No século XX, as usinas chegaram no Brasil. Demoraram a desbravar o interior do país, assim como os portugueses que aqui, em 1500, chegaram com os pés na porta à mata atlântica. Os indígenas ficaram por longos anos quietos e solitários, mas os portugueses vieram incomodá-los. De forma semelhante foi a grande indústria no Brasil, com enfoque nas pequenas cidades mineiras – em uma específica que aqui falo – da zona rural.

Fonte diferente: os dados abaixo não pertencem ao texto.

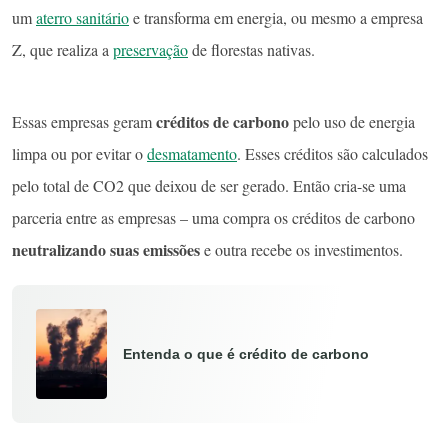
um
aterro sanitário
e transforma em energia, ou mesmo a empresa
Z, que realiza a
preservação
de florestas nativas.
créditos de carbono
Essas empresas geram
pelo uso de energia
limpa ou por evitar o
desmatamento
. Esses créditos são calculados
pelo total de CO2 que deixou de ser gerado. Então cria-se uma
parceria entre as empresas – uma compra os créditos de carbono
neutralizando suas emissões
e outra recebe os investimentos.
Entenda o que é crédito de carbono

A cidade começou com pouca gente. Foi uma casinha aqui, uma acolá, a quilômetros de distância uma da outra. Era o início de uma jornada – da vida interiorana. O movimento vital era escasso lá, não pulsava como numa cidade grande semelhante a Juiz de Fora. É igual a uma família que se inicia com duas pessoas – um homem e uma mulher – e, aos poucos, vai nascendo uma pessoa, duas, três e vão somando. As famílias vão se encontrando e formando comunidades, multiplicando-se: os bairros surgem e depois a cidade cresce. Tornou-se um povoado, apesar de pacato, com uma vida simples pulsando de seu interior. Todas as famílias se conhecem: a família dos Tavares, a dos Andrade e a família dos Silva – esmagadora maioria. Há feirinhas aqui – que vendem frutas, verduras, legumes e hortaliças; comércios varejistas e sítios de pequeno porte.
Vamos aos costumes. Eles também pacatos, por exemplo: o tempo era determinado pelo sino da igreja da pequena praça no centro urbano; o horário limite para o descanso da cidade era às 18h, em que todos iam dormir; o pessoal fumava cigarro de palha, com fumo orgânico e palhas de milho retiradas diretamente do campo. Tudo era mais lento e o tempo aparentava estar congelado, apesar do clima árido. Esses eram os costumes do pequeno centro urbano e rural mineiro.
No entanto, chegou a usina. Ela veio de fora do país – da Europa e dos Estados Unidos – e viu uma oportunidade de se hospedar como um vírus e de se alimentar da vida saudável ali existente. Penetrou, em um primeiro momento, economicamente. Gerou muitos empregos e algumas famílias de fora, renomeadas e conhecidas pelo Brasil afora, vieram como hóspedes virais. Os Smith, uma delas, de grandes industriários que falavam “Good Morning” e “Good Afternoon”. Eram minoria, é verdade. Elas foram, todavia, o epicentro da epidemia que tomou o povoado.
Enfim, a usina, após a dominação econômica, toma – de pouco a pouco – o corpo social. Os costumes se alteraram: o tempo se tornou mais rápido, não mais determinado pelo sino da igreja, mas pelo sinal da fábrica; a energia elétrica chegou, sendo o horário limite para o repouso noturno mais tarde que 18h; os cigarros, agora, são industrializados, vêm em maços e não são mais retirados diretamente da Mãe Gaia.
A pacata cidade já não faz jus ao nome que lhe dei inicialmente. No momento em que descrevo ela nessa crônica, ela continua sendo menor que as outras em estatura, mas movimentada demasiadamente em seu espírito. O movimento do interior é como a água fervendo, que se iniciou em temperatura ambiente e buliu com o fogo – pois colocaram lenha na fogueira. O tempo não para mais, assim como a vida do povo que nela reside. A usina cumpriu bem o seu papel: um vírus que adentrou o povoado e de grão em grão, como as galinhas criadas nas roças do local foram enchendo o papo. Os portugueses colonizaram as terras brasileiras e os gringos a cidadezinha mineira.